--- Recorded information ---
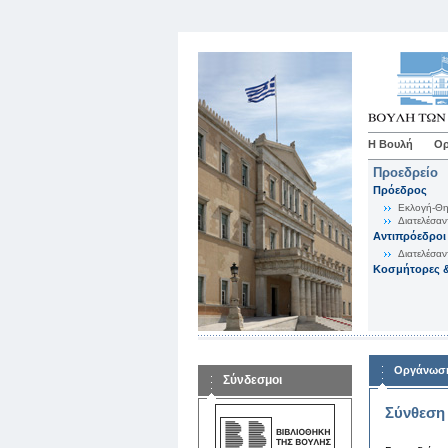
Η Βουλή
Ορ
Προεδρείο
Πρόεδρος
Εκλογή-Θη
Διατελέσαν
Αντιπρόεδροι
Διατελέσαν
Κοσμήτορες &
Οργάνωση
Σύνδεσμοι
Σύνθεση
---
About this task:
Each entry above should be returned exactly as written, minus its pictures.

Answer for the task:
Η Βουλή
Ορ
Προεδρείο
Πρόεδρος
Εκλογή-Θη
Διατελέσαν
Αντιπρόεδροι
Διατελέσαν
Κοσμήτορες &
Οργάνωση
Σύνδεσμοι
Σύνθεση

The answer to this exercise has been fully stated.